When a user reports a bad answer, you need to replay the exact request.

Requirements for replay: 1. Stored full trace (query, retrieved chunks at time of request, answer) 2. Pinned versions (embedding model, index snapshot, prompt version, LLM version) 3. A replay tool that re-runs generation given the stored chunks (not re-retrieval)

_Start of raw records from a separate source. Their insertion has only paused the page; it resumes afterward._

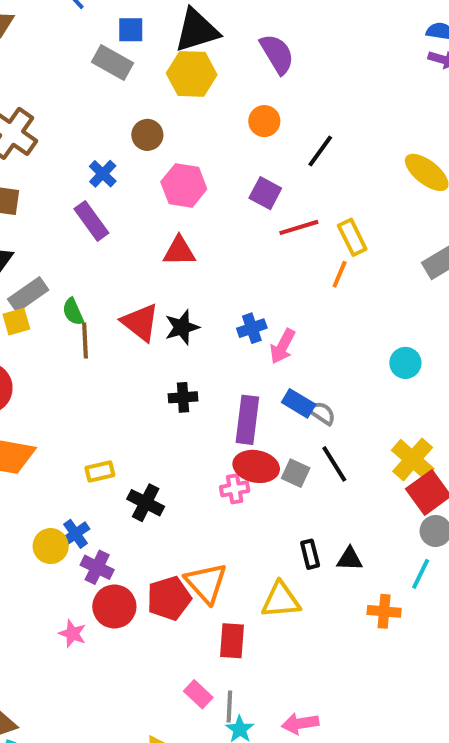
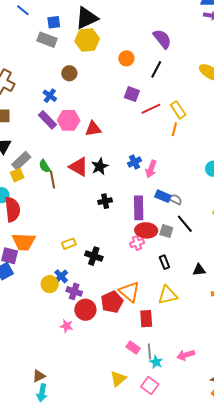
purple semicircle: (277, 54) -> (162, 39), moved
pink hexagon: (184, 185) -> (69, 120), moved
black rectangle: (310, 554) -> (164, 262), moved

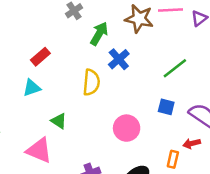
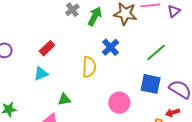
green arrow: (99, 34) -> (95, 16), moved
blue square: (166, 107) -> (151, 84), size x1.5
green triangle: (59, 121) -> (64, 99), turned -40

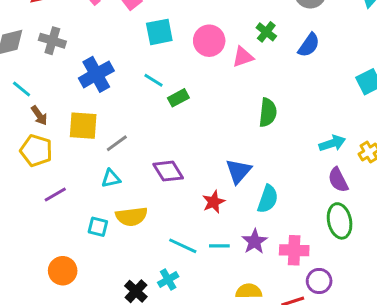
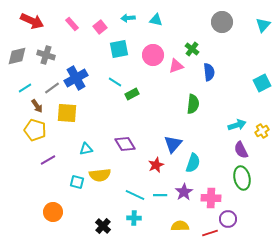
blue semicircle: (309, 45) -> (209, 72), moved, turned -42
cyan line: (22, 89) -> (25, 88), turned -72
gray line: (117, 143) -> (52, 88), moved
cyan cross: (168, 280) -> (134, 218), moved, turned 32

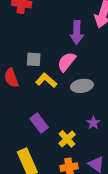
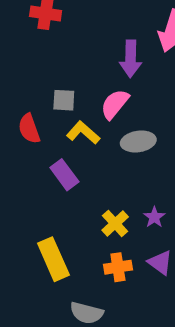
purple rectangle: (39, 123) -> (64, 175), moved
purple star: (93, 123) -> (154, 217), moved

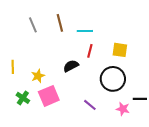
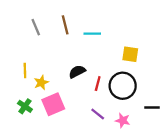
red line: (90, 51) -> (98, 84), moved
yellow line: (13, 67) -> (25, 71), moved
pink star: (123, 109) -> (123, 120), moved

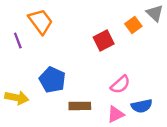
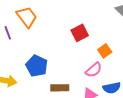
orange square: (133, 25) -> (105, 51), moved

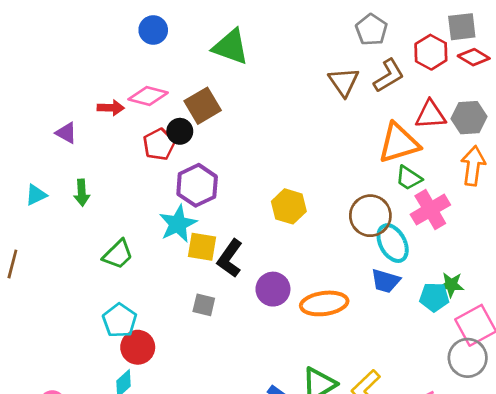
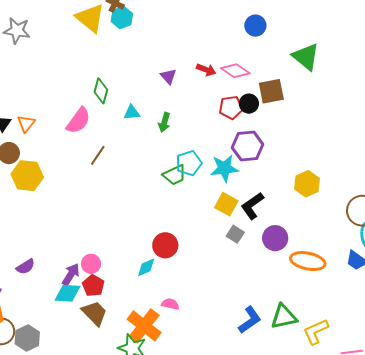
yellow square: (202, 247) -> (226, 204), moved
gray square: (204, 305) -> (235, 234), moved
cyan pentagon: (120, 320) -> (189, 163), moved

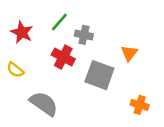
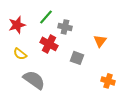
red star: (22, 32) -> (17, 25), turned 30
yellow semicircle: (15, 70) -> (20, 54), moved
gray square: (99, 75) -> (77, 58), size x0.6

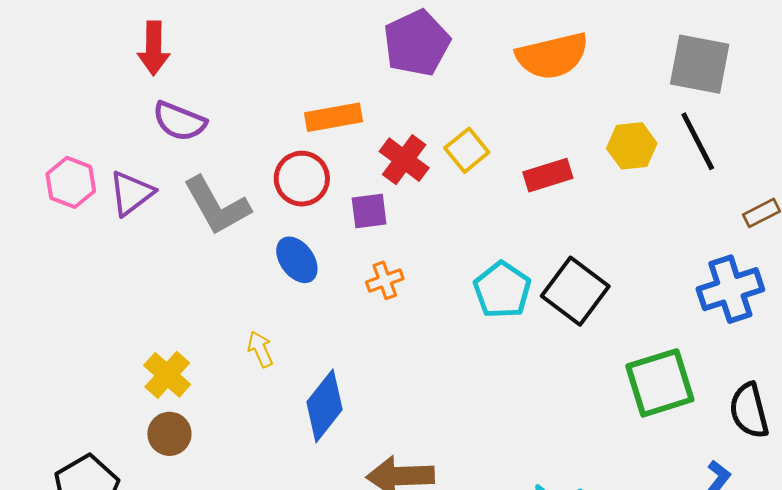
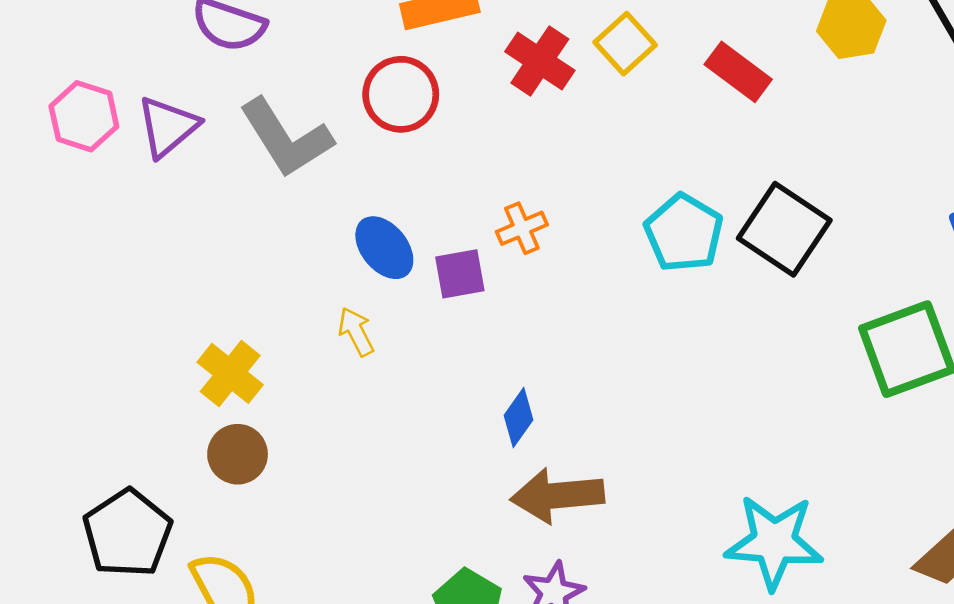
red rectangle: (548, 175) -> (738, 72), turned 57
purple square: (369, 211) -> (460, 274), moved
blue ellipse: (297, 260) -> (384, 248), moved
blue diamond: (325, 406) -> (518, 418), moved, size x0.6

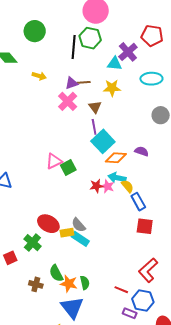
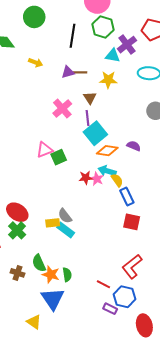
green hexagon: (90, 38) -> (103, 27), moved
pink cross: (68, 101) -> (62, 108), moved
red ellipse: (48, 224) -> (17, 212), moved

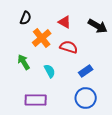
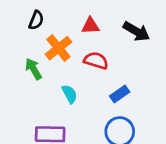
red triangle: (65, 22) -> (90, 26), turned -32
green arrow: (24, 62) -> (33, 69), moved

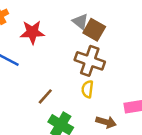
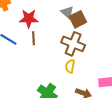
brown square: (94, 30) -> (78, 19), turned 30
brown line: (45, 96) -> (33, 38), moved, turned -48

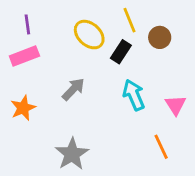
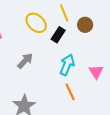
cyan arrow: (134, 95) -> (67, 65), turned 45
orange line: (161, 147) -> (70, 92), moved

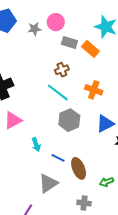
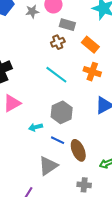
orange rectangle: (90, 49) -> (90, 45), moved
brown cross: (62, 70) -> (58, 42), moved
gray hexagon: (69, 120) -> (62, 112), moved
cyan arrow: (36, 145) -> (36, 127), turned 96

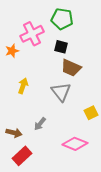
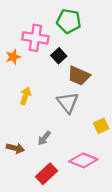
pink cross: (32, 34) -> (35, 38), turned 35
black square: (61, 47) -> (59, 56), moved, turned 32
red rectangle: (22, 156) -> (47, 174), moved

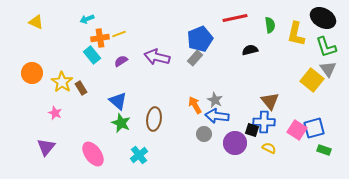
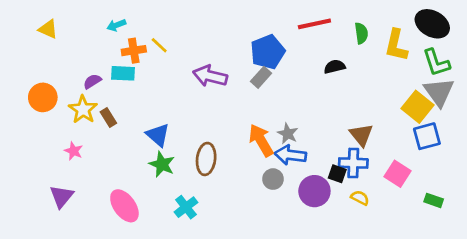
yellow line: (119, 34) -> (159, 45), turned 64
cyan rectangle: (92, 55) -> (123, 73), turned -48
purple semicircle: (121, 61) -> (92, 81), moved
gray triangle: (328, 69) -> (439, 92), size x1.4
orange arrow: (195, 105) -> (261, 140), size x1.4
blue square: (314, 128) -> (427, 136), moved

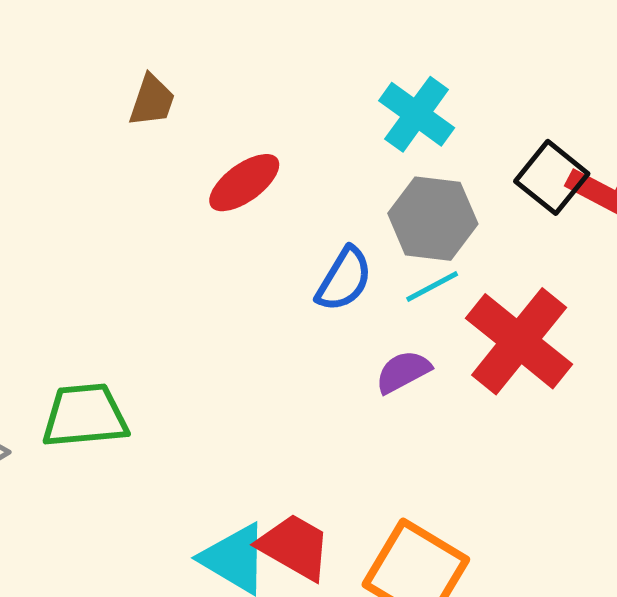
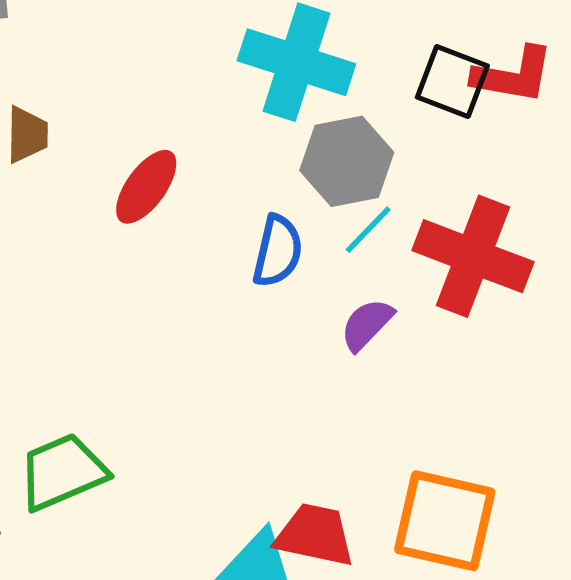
cyan cross: (417, 114) -> (296, 62), size x1.4

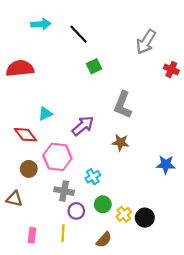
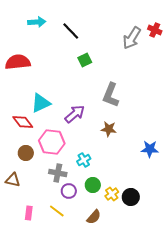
red cross: (171, 69) -> (155, 30), moved
cyan triangle: (45, 114) -> (41, 103), size x1.5
yellow line: (63, 233) -> (57, 211), turned -56

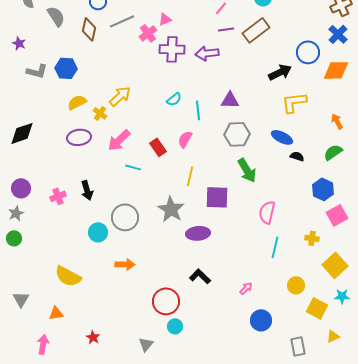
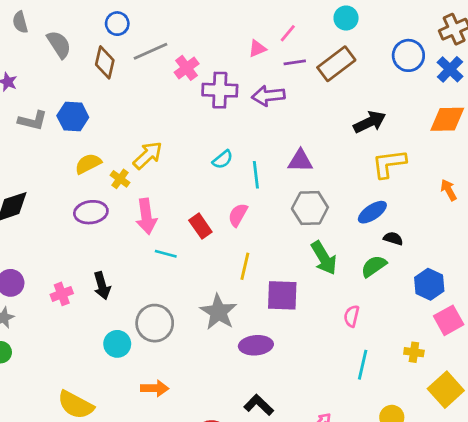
pink triangle: (165, 19) -> (257, 49), moved
blue circle: (308, 52) -> (408, 55), moved
blue ellipse: (282, 137) -> (372, 212), turned -60
pink arrow: (119, 140) -> (146, 216), turned -55
green semicircle: (333, 152) -> (374, 266), moved
pink semicircle: (267, 212) -> (352, 316), size x0.7

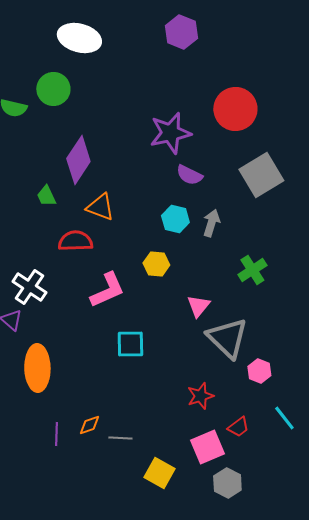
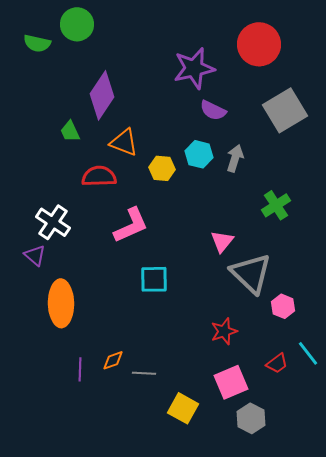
yellow hexagon: (156, 264) -> (162, 168), moved
red trapezoid: (238, 427) -> (277, 363), moved

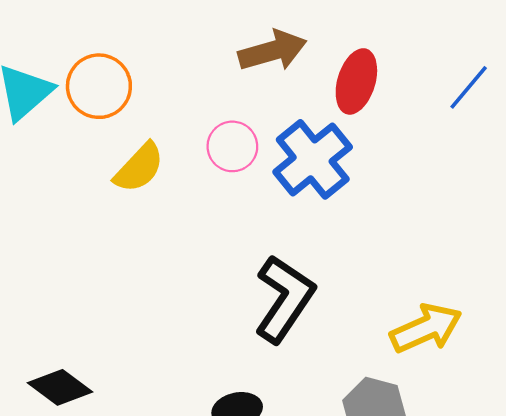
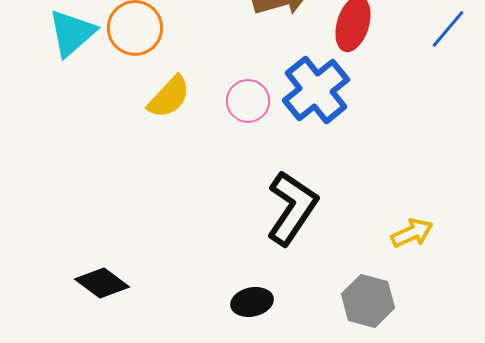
pink circle: (232, 146) -> (248, 101), moved
yellow arrow: (426, 328) -> (412, 233), size x0.7

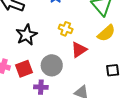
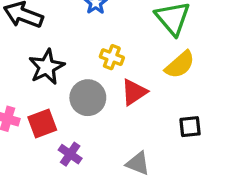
gray circle: (52, 65) -> (88, 98), moved
purple cross: (41, 87) -> (70, 154), turned 32

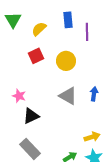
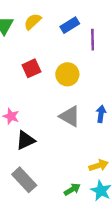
blue rectangle: (68, 20) -> (70, 25), turned 63
yellow semicircle: (39, 29) -> (33, 22), moved

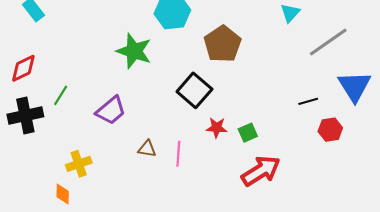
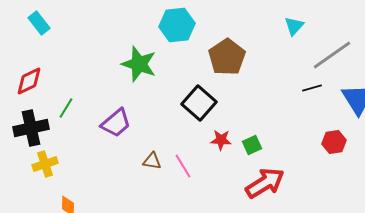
black line: (308, 101) -> (312, 88), moved
pink line: (178, 154) -> (183, 166), turned -35
yellow cross: (79, 164) -> (45, 164), moved

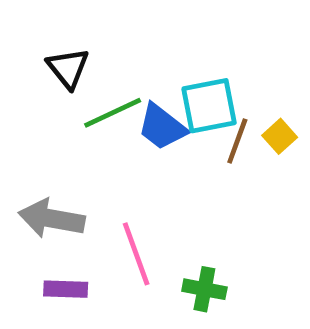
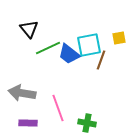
yellow square: (280, 136) -> (119, 38), moved, turned 32

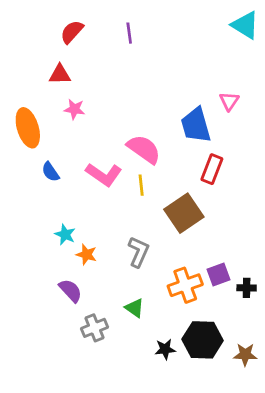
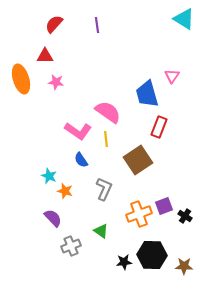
orange ellipse: (28, 128) -> (21, 79), moved
blue semicircle: (50, 172) -> (81, 160), moved
black cross: (247, 288) -> (185, 216), turned 32

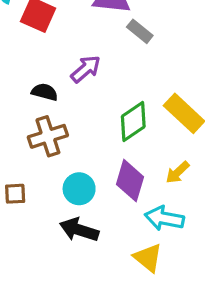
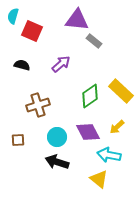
black semicircle: (45, 92) -> (22, 65), moved
purple diamond: (130, 181) -> (88, 132), turned -45

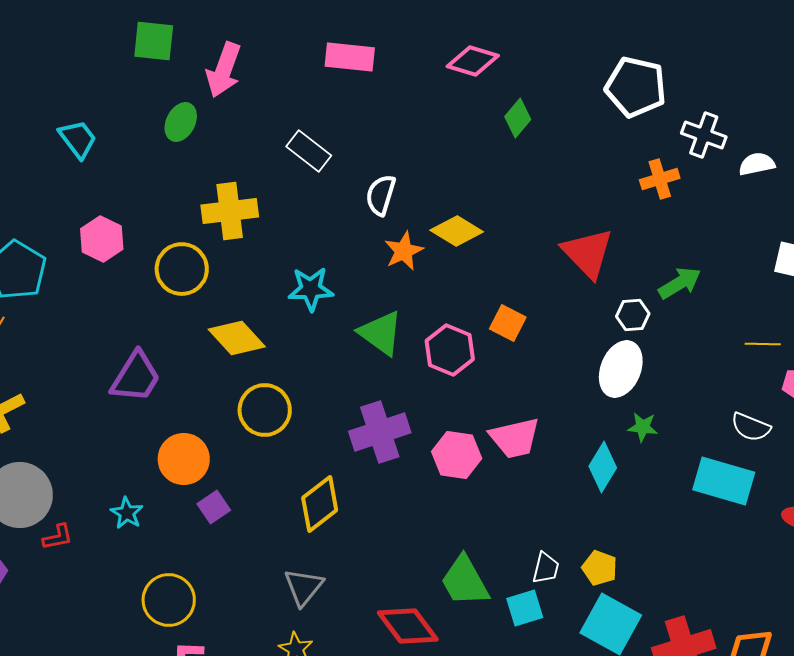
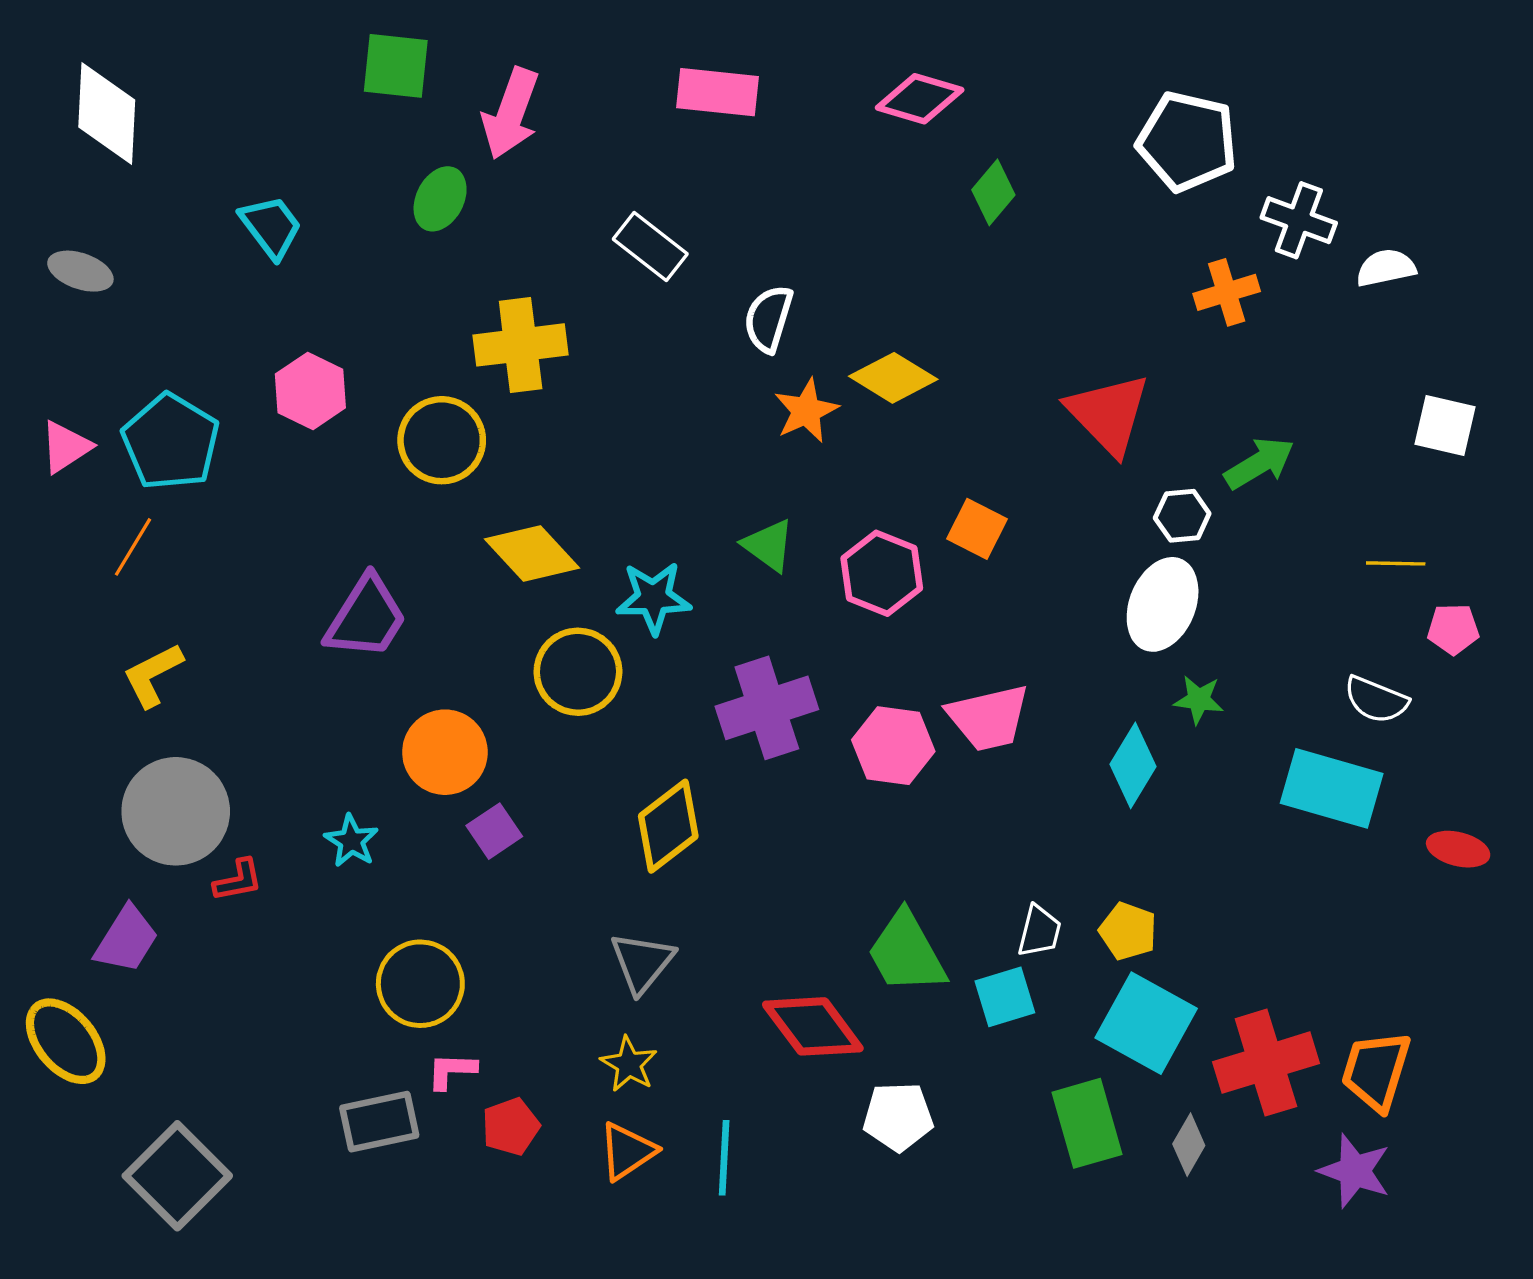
cyan star: (311, 289) -> (654, 598), moved
green triangle: (381, 333) -> (768, 545), size x0.7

Important: Re-running retrieval against an updated index won’t reproduce the failure if the index has changed. Always log the chunk content not just the chunk IDs.

Root-cause checklist:

Bad answer received
├── Was the relevant chunk retrieved?  → NO → Retrieval problem (embedding, top-K, filtering)
├── Was the relevant chunk in top-K but not used? → Context window / ordering problem
├── Chunk was used but answer is wrong → Generation / prompt problem
└── Chunk was wrong → Corpus quality / chunking problem

6. Alerting

Set alerts on the metrics most likely to surface real problems early.

Alert	Condition	Severity
High error rate	Error rate > 1% over 5 min	Critical
Latency spike	p95 > 5 s for 10 min	Warning
Faithfulness drop	Rolling 1h average < 0.75	Warning
Zero-hit surge	Zero-hit rate > 15% over 30 min	Warning
Token budget overrun	Mean prompt tokens > 90% of context window	Info

Avoid alert fatigue: Only alert on actionable signals. Log everything else for post-hoc analysis.

Summary

Every RAG request → structured log record (query + chunks + answer + latencies)
                 → trace spans (embed, search, rerank, generate)
                 → sampled quality score (LLM judge)
                 → aggregated dashboards + alerts

The goal is that any production failure is diagnosable within minutes using logs alone, without needing to reproduce it from scratch.